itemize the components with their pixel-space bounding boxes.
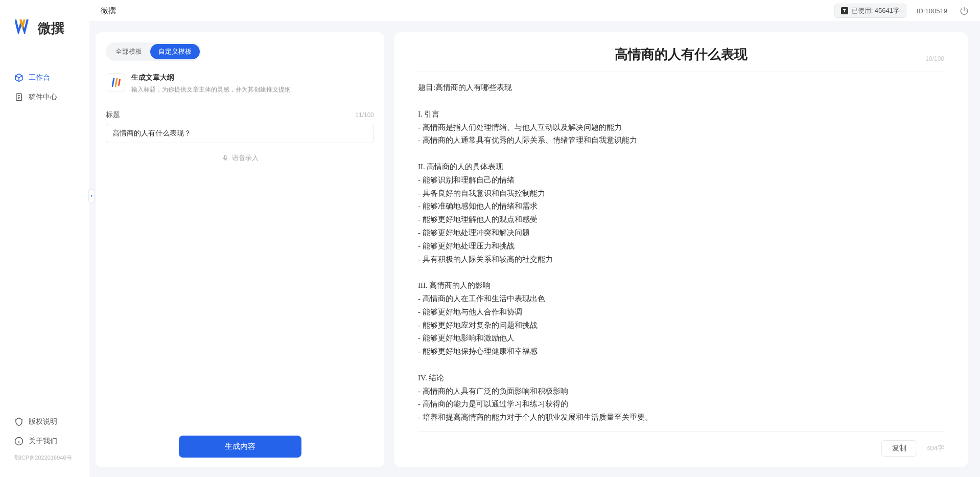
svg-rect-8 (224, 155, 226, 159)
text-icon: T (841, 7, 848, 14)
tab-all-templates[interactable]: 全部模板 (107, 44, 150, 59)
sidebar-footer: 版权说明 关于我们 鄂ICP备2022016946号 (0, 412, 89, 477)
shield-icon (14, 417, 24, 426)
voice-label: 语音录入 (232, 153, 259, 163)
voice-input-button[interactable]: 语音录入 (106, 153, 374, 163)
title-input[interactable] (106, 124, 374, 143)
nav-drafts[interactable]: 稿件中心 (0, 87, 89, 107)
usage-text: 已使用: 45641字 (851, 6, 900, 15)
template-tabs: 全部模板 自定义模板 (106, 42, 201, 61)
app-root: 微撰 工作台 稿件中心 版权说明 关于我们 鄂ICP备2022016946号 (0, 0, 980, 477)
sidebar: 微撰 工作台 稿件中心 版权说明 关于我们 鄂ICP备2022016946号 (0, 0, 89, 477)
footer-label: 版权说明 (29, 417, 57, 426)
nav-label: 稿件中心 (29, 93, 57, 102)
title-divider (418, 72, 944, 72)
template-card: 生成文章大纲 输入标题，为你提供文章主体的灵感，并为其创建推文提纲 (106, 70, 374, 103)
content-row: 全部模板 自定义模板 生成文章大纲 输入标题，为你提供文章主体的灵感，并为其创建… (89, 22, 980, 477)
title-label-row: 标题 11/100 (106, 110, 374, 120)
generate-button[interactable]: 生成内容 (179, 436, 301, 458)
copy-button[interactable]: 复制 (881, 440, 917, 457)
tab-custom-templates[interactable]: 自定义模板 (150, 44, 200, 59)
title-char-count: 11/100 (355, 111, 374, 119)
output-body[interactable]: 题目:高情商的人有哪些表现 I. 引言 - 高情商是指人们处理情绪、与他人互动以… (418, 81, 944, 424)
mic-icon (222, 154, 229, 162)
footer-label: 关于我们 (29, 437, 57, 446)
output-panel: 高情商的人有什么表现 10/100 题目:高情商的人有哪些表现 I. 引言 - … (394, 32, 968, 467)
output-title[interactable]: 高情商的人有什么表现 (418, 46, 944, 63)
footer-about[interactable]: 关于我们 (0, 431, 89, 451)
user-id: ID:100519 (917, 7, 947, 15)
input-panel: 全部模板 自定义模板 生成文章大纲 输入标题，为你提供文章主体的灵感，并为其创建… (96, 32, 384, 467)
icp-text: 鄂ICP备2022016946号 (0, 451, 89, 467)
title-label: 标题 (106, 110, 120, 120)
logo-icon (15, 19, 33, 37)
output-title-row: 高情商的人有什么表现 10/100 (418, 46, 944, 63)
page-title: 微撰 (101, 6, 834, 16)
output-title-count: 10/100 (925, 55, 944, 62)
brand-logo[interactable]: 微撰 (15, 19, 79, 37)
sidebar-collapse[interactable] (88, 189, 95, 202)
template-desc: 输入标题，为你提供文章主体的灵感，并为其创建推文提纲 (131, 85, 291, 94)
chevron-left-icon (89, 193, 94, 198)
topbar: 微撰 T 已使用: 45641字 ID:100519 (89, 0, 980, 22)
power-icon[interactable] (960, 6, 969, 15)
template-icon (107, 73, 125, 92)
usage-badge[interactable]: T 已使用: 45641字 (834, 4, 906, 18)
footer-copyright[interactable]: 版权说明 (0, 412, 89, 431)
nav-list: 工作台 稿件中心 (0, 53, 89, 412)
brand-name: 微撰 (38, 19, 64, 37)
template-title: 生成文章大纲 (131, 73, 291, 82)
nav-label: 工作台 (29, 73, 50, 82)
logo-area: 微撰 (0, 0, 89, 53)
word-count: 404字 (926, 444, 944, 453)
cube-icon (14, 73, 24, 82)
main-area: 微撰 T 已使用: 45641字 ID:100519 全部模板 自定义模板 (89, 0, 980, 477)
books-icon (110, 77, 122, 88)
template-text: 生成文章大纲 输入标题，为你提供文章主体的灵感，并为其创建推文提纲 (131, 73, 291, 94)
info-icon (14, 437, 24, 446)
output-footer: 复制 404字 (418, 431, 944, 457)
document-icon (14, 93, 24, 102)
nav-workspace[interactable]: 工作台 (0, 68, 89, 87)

┄┄┄┄┄┄┄┄┄┄

> _What you are asked to do_: With images left out, the data must be transcribed exactly.

> _Exercise solution_:
itemize the components with their pixel-space bounding boxes.
svg-rect-8 (224, 155, 226, 159)
text-icon: T (841, 7, 848, 14)
tab-all-templates[interactable]: 全部模板 (107, 44, 150, 59)
sidebar-footer: 版权说明 关于我们 鄂ICP备2022016946号 (0, 412, 89, 477)
shield-icon (14, 417, 24, 426)
voice-label: 语音录入 (232, 153, 259, 163)
voice-input-button[interactable]: 语音录入 (106, 153, 374, 163)
title-input[interactable] (106, 124, 374, 143)
nav-drafts[interactable]: 稿件中心 (0, 87, 89, 107)
usage-text: 已使用: 45641字 (851, 6, 900, 15)
template-tabs: 全部模板 自定义模板 (106, 42, 201, 61)
app-root: 微撰 工作台 稿件中心 版权说明 关于我们 鄂ICP备2022016946号 (0, 0, 980, 477)
sidebar: 微撰 工作台 稿件中心 版权说明 关于我们 鄂ICP备2022016946号 (0, 0, 89, 477)
footer-label: 版权说明 (29, 417, 57, 426)
nav-label: 稿件中心 (29, 93, 57, 102)
title-divider (418, 72, 944, 72)
template-card: 生成文章大纲 输入标题，为你提供文章主体的灵感，并为其创建推文提纲 (106, 70, 374, 103)
content-row: 全部模板 自定义模板 生成文章大纲 输入标题，为你提供文章主体的灵感，并为其创建… (89, 22, 980, 477)
title-label-row: 标题 11/100 (106, 110, 374, 120)
generate-button[interactable]: 生成内容 (179, 436, 301, 458)
copy-button[interactable]: 复制 (881, 440, 917, 457)
tab-custom-templates[interactable]: 自定义模板 (150, 44, 200, 59)
title-char-count: 11/100 (355, 111, 374, 119)
output-body[interactable]: 题目:高情商的人有哪些表现 I. 引言 - 高情商是指人们处理情绪、与他人互动以… (418, 81, 944, 424)
mic-icon (222, 154, 229, 162)
footer-label: 关于我们 (29, 437, 57, 446)
output-panel: 高情商的人有什么表现 10/100 题目:高情商的人有哪些表现 I. 引言 - … (394, 32, 968, 467)
output-title[interactable]: 高情商的人有什么表现 (418, 46, 944, 63)
footer-about[interactable]: 关于我们 (0, 431, 89, 451)
user-id: ID:100519 (917, 7, 947, 15)
input-panel: 全部模板 自定义模板 生成文章大纲 输入标题，为你提供文章主体的灵感，并为其创建… (96, 32, 384, 467)
icp-text: 鄂ICP备2022016946号 (0, 451, 89, 467)
title-label: 标题 (106, 110, 120, 120)
logo-icon (15, 19, 33, 37)
output-title-row: 高情商的人有什么表现 10/100 (418, 46, 944, 63)
page-title: 微撰 (101, 6, 834, 16)
output-title-count: 10/100 (925, 55, 944, 62)
brand-logo[interactable]: 微撰 (15, 19, 79, 37)
sidebar-collapse[interactable] (88, 189, 95, 202)
template-desc: 输入标题，为你提供文章主体的灵感，并为其创建推文提纲 (131, 85, 291, 94)
chevron-left-icon (89, 193, 94, 198)
topbar: 微撰 T 已使用: 45641字 ID:100519 (89, 0, 980, 22)
power-icon[interactable] (960, 6, 969, 15)
template-icon (107, 73, 125, 92)
usage-badge[interactable]: T 已使用: 45641字 (834, 4, 906, 18)
footer-copyright[interactable]: 版权说明 (0, 412, 89, 431)
nav-list: 工作台 稿件中心 (0, 53, 89, 412)
brand-name: 微撰 (38, 19, 64, 37)
template-title: 生成文章大纲 (131, 73, 291, 82)
nav-label: 工作台 (29, 73, 50, 82)
logo-area: 微撰 (0, 0, 89, 53)
word-count: 404字 (926, 444, 944, 453)
cube-icon (14, 73, 24, 82)
main-area: 微撰 T 已使用: 45641字 ID:100519 全部模板 自定义模板 (89, 0, 980, 477)
books-icon (110, 77, 122, 88)
template-text: 生成文章大纲 输入标题，为你提供文章主体的灵感，并为其创建推文提纲 (131, 73, 291, 94)
info-icon (14, 437, 24, 446)
output-footer: 复制 404字 (418, 431, 944, 457)
document-icon (14, 93, 24, 102)
nav-workspace[interactable]: 工作台 (0, 68, 89, 87)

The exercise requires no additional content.